100: main chip area 101: scribe lane

102: semiconductor substrate 103: overlay mark

105: stepper alignment key

The present invention for achieving the above object is to form a first interlayer insulating film provided with a plug contact hole on the substrate on which the main chip region and the scribe lane is defined, forming the plug contact hole in the scribe lane, Forming a plug filling the contact hole for the plug, forming a second interlayer insulating film on the front surface including the plug, and using a mask for wiring contacts and transmitting adjacent portions of the plug formed in the scribe lane. And forming a contact hole for wiring by etching the second interlayer insulating layer by an etching process, and etching the first and second interlayer insulating layers to expose a plug of the scribe lane. It features.

The principle of the present invention also exposes the plug of the scribe lane by etching the interlayer oxide film around the plug formed in the scribe lane during the bit line contact forming process, thereby measuring the degree of alignment by the plug of the exposed scribe lane. It is an invention that the measurement of the alignment accuracy is easy because the step of the key for the purpose is generated.

Hereinafter, the present invention will be described in detail with reference to the accompanying drawings.

3A to 3D are cross-sectional views illustrating stepper alignment keys according to an exemplary embodiment of the present invention.

Referring to FIG. 3A, a first interlayer oxide layer 33 is formed on a lower structure 31 including a gate electrode formed on a semiconductor substrate (not shown) in which a main chip region and a scribe lane are defined.

Then, the first interlayer oxide film 33 is etched by a photolithography process using a plug mask to form a plug contact hole (not encoded). In this case, the plug contact hole is formed in the scribe lane.

Subsequently, after the polycrystalline silicon layer is formed on the entire surface including the contact hole, the polycrystalline silicon layer is flatly etched by a chemical mechanical polishing method using the first interlayer oxide layer 33 as an etch stop layer. Form.

Referring to FIG. 3B, a second interlayer oxide film 37 is formed on the entire surface including the plug 35.

Referring to FIG. 3C, a photoresist film is coated on the second interlayer oxide film 37, and the photoresist film is only a portion where a bit line contact is to be formed in the main chip region and a portion adjacent to a plug 35 formed in the scribe lane. It is selectively exposed and developed to be removed to form the photoresist pattern 39.

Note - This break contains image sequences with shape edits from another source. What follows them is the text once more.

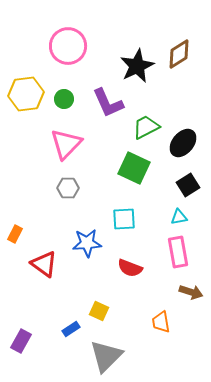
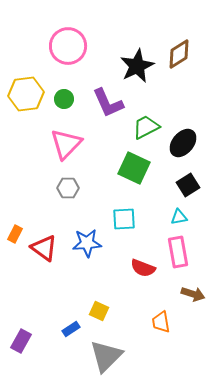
red triangle: moved 16 px up
red semicircle: moved 13 px right
brown arrow: moved 2 px right, 2 px down
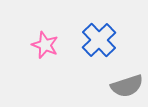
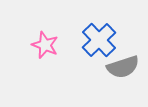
gray semicircle: moved 4 px left, 19 px up
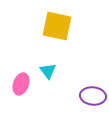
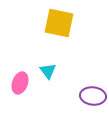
yellow square: moved 2 px right, 3 px up
pink ellipse: moved 1 px left, 1 px up
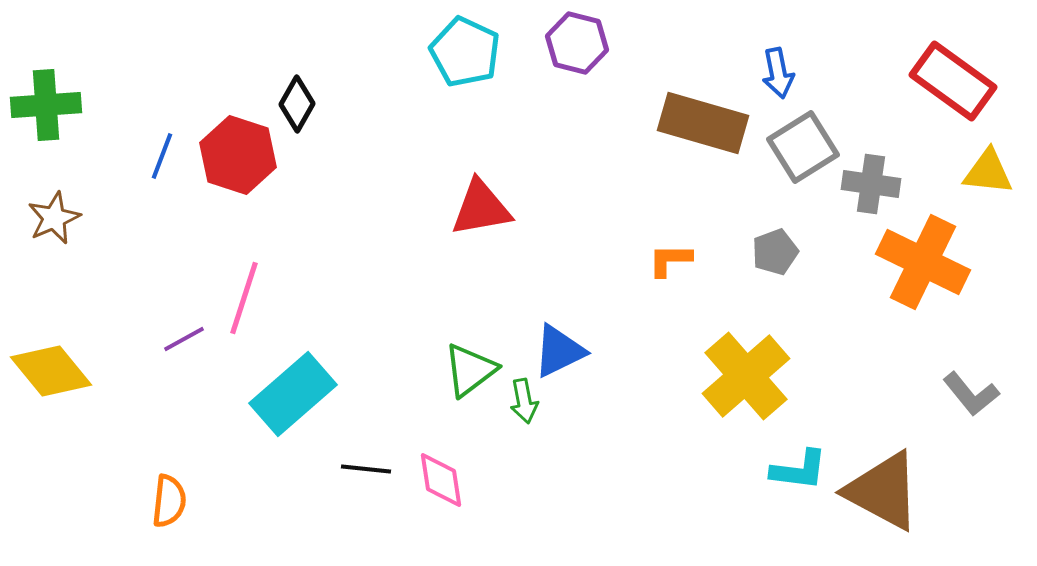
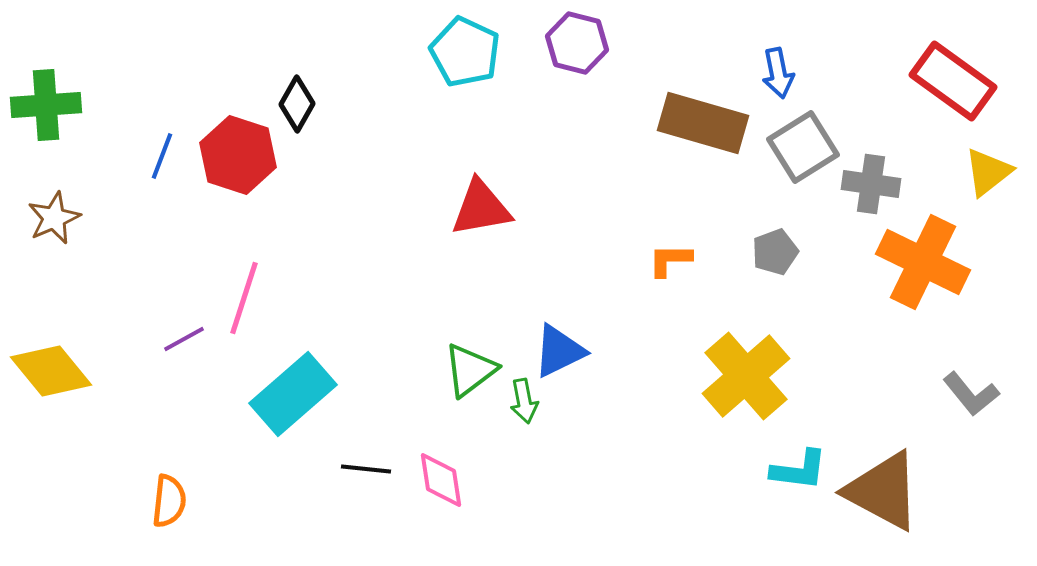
yellow triangle: rotated 44 degrees counterclockwise
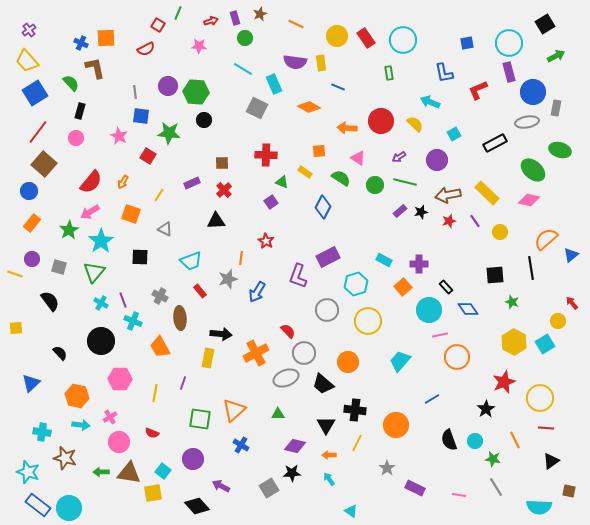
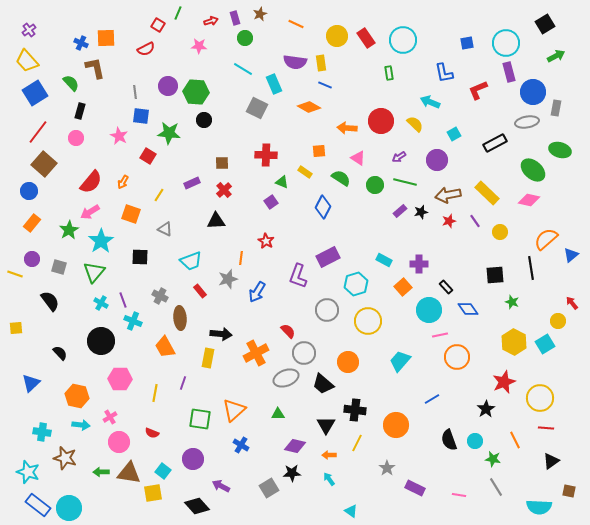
cyan circle at (509, 43): moved 3 px left
blue line at (338, 87): moved 13 px left, 2 px up
orange trapezoid at (160, 347): moved 5 px right
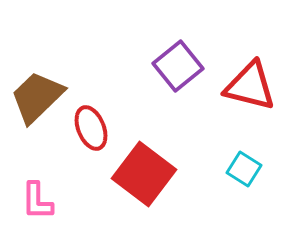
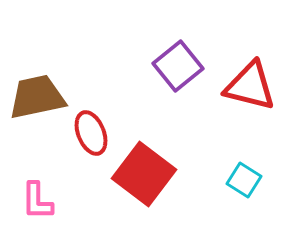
brown trapezoid: rotated 32 degrees clockwise
red ellipse: moved 5 px down
cyan square: moved 11 px down
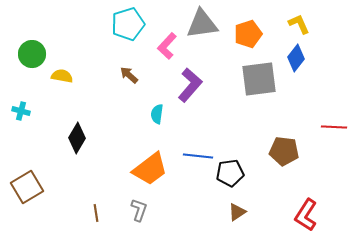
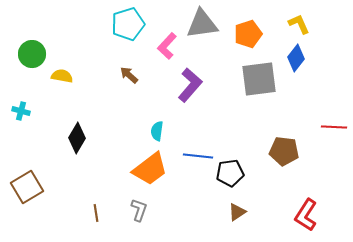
cyan semicircle: moved 17 px down
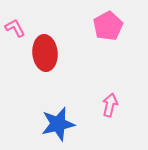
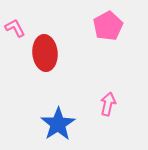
pink arrow: moved 2 px left, 1 px up
blue star: rotated 20 degrees counterclockwise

The second interlayer oxide layer 37 is etched using the photoresist pattern 39 as a mask to form a bit line contact hole (not shown) in the main chip region, and to form the first and second interlayer oxide layers 33. , 37) is etched to expose the plug 35 formed in the scribe lane.

Referring to FIG. 3D, the bit line metal layer 41 is formed on the entire surface including the exposed plug 35.

Here, since the metal layer 41 is formed in a state in which the plug 35 formed in the scribe lane is exposed, a step of a key is formed to facilitate alignment measurement at each step.

In the method of manufacturing a semiconductor device of the present invention, the interlayer oxide film around the plug formed in the scribe lane is also etched during the bit line contact forming process to expose the plug of the scribe lane, so that the alignment of the exposed scribe lane is achieved by the plug of the exposed scribe lane. Since a step of a key for measuring) is generated, the alignment accuracy can be easily measured, thereby improving the yield and reliability of the device.

Claims (1)

Forming a first interlayer insulating layer including a plug contact hole on a substrate on which a main chip region and a scribe lane are defined, and forming the plug contact hole in the scribe lane; Forming a plug to bury the plug contact hole; Forming a second interlayer insulating film on the entire surface including the plug; The second interlayer insulating film is etched by using a photolithography process using a mask for transmitting wiring adjacent to the adjacent portions of the plugs formed in the scribe lanes to form wiring contact holes, and the first and second interlayer insulating films are etched. Exposing the plug of the scribe lane.